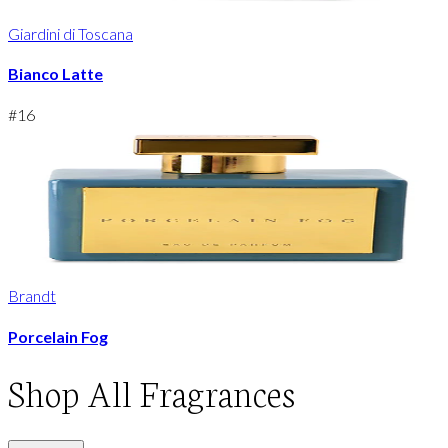
Giardini di Toscana
Bianco Latte
#
16
Brandt
Porcelain Fog
Shop
All Fragrances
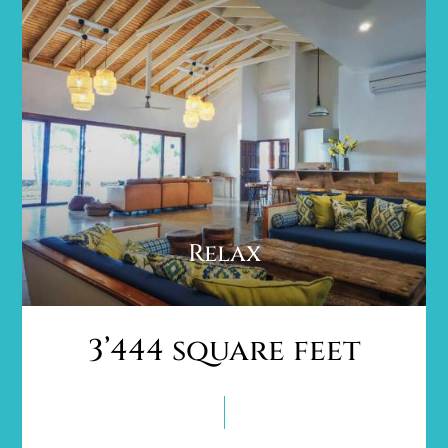
Relax
3’444 square feet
::::::
**About this exercise:**
Write out the listing above exactly, images omitted.

**Written answer:**
Giardini di Toscana
Bianco Latte
#
16
Brandt
Porcelain Fog
Shop
All Fragrances
Relax
3’444 square feet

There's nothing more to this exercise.